Master of Science (MS)

Department

Food Science

Committee Chair

Jozef Kokini

Committee Member 1

Lisa J. Mauer

Committee Member 2

Muhammad Ashraful Alam

Abstract

Biosensors are a growingly popular alternative to chemical sensors. With their fast detection time and portability, biosensors have the ability to be applicable in a number of different industries. The current methods for allergen and toxin detection in the food industry often require highly trained personnel and can be very time consuming. These disadvantages plus the growing desire for the consumer to make more informed choices about what they eat, shows a need for an easy to use, rapid, and specific method of detection for analytes of interest to the food industry (Alocilja and Radke 2003). In this thesis, a mostly biodegradable biosensor is proposed. The platform of the biosensor investigated is made from zein corn protein. This mostly hydrophobic protein has been previously evaluated for use as a biodegradable surface enhanced Raman spectroscopy (SERS) sensor (Gezer eta al. 2016; Gezer et al. 2016a; Gezer et al. 2016b). The sensor was able to successfully detect both the acrylamide neurotoxin (Gezer et al. 2016b) and the Ara-h1 peanut allergen protein (Gezer et al. 2016a). However, these studies left room for the development of a more enhanced zein based sensor platform. This thesis describes the construction of a zein based SERS sensor platform first through the comparison of various zein film formulation changes and then with the implementation of gold nanoparticles. At the end, the sensor was tested using the gluten allergen protein, gliadin.

Through the implementation of both oleic acid (OA) plasticizer and glutaraldehyde (GDA) crosslinker, nine different formulations of zein films were tested for their ability to create an optimized platform for a SERS sensor. The overall test for this application is the fidelity, or replication, of microstructures imprinted into the films. For this thesis, the inverted micropyramidal structure topography was achieved through the process of soft lithography. The zein films were evaluated using scanning electron microscopy (SEM) to determine the degree to which the inverted micropyramidas were successfully replicated. The films were also evaluated for indentation, water contact angle, zein secondary structure changes, and color. The crosslinking and plasticization mechanisms were also monitored in solution with rheological techniques and compiled with both Fourier-transform infrared (FTIR) as well as FT-Raman spectroscopies. Both the OA and the GDA had effects on the various physical and properties of these films. At 0.8 OA, the zein molecules both aggregated and crosslinked to a high degree, but at 1.0 and 1.2 OA the plasticizer had a larger effect on the overall films. A larger storage modulus (G’) was achieved with an increase in GDA, while the same trend was observed for a decrease in OA. The zein gels were very soft due to a large amount of protein aggregation and ethanol. Through FTIR, it was evident that the GDA aldehydes react with zein amine groups to form linkages through imine bonds. Very minimal differences were found between the different formulations in terms of color, water contact angle, and zein secondary structure. Overall, the 0.8 OA ratio with 4% GDA was found to be the optimal formulation for high fidelity inverted micropyramidal structures to be used in a SERS based sensor.

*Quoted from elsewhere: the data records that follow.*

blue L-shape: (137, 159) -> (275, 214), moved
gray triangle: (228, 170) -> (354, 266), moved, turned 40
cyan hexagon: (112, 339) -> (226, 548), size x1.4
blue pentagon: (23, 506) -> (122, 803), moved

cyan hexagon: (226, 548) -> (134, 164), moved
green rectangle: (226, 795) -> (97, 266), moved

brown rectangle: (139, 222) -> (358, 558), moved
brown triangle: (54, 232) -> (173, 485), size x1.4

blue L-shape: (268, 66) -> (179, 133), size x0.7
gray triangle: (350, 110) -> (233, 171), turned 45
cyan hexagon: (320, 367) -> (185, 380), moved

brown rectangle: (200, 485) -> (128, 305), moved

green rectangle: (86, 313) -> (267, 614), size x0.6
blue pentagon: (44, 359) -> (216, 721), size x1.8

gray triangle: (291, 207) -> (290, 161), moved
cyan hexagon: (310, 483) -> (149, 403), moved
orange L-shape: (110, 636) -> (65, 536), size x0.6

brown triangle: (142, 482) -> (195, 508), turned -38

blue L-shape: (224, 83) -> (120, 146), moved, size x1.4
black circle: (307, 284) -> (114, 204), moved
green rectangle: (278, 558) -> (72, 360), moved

This optimized formulation, including both OA and GDA, was then further enhanced with the decoration of gold nanoparticles. Gold was transferred to the zein films during the imprinting process of soft lithography. A polydimethylsiloxane (PDMS) intermediate mold was used to transfer inverted micropyramidal structures along with a 20 nm gold coating to the zein films. Cysteamine was then used to attach 50 nm gold particles to the gold coated zein films. A 100 mM of cysteamine created the best dispersion of nanoparticles on the platform surface when compared to 10 mM with SEM. This divergence was further proven by the detection of Rhodamine-6G on the sensor surface. An overall enhancement of 10x was achieved with the implementation of these nanoparticles over an imprinted zein film with no gold.

The gluten allergen protein gliadin was used to test the optimized film formulation with decorated gold nanoparticles. Anti-gliadin was affixed to the sensor surface with 11-MUA activated by a reaction EDC and NHS. Although, the averaged spectra showed differences in overall Raman intensity- no fingerprint peak could be identified due to the similar protein (analyte) on protein (antibody) on protein (film/sensor platform) nature of the sensor. Principal component analysis (PCA) was used to differentiate between the sensors. However, PCA was unable to scatter the data effectively for every gliadin concentration due to some processing problems with the sensor replication.

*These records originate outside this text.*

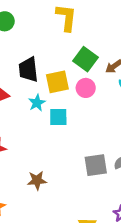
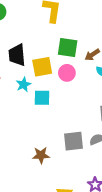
green square: (86, 59) -> (68, 48), turned -30
brown star: (37, 180) -> (41, 155), moved

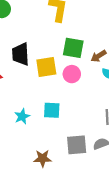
cyan star: (24, 85) -> (22, 116), moved
cyan square: (42, 98) -> (52, 110), moved

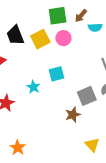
brown star: (43, 158) -> (73, 115), moved

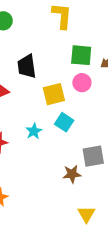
yellow square: (40, 39) -> (54, 94), moved
cyan square: (57, 74) -> (64, 122), turned 35

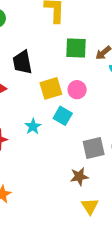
pink circle: (82, 83) -> (77, 90), moved
brown star: (72, 174) -> (79, 177), moved

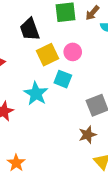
black trapezoid: (22, 62) -> (30, 29), moved
cyan star: (33, 126) -> (36, 94), size x1.5

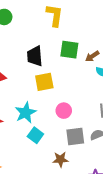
pink circle: (73, 52) -> (64, 111), moved
cyan square: (63, 79) -> (35, 135), moved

This research proved that a more optimized SERS sensor could be developed with a biodegradable zein based platform. A balance of OA plasticizer and GDA crosslinker was found to increase the fidelity of microstructures on the sensor surface and a successful dispersion of gold nanoparticles was achieved on the gold sensor surface. These findings can be used in the future to aid in the development of protein films and SERS biosensors.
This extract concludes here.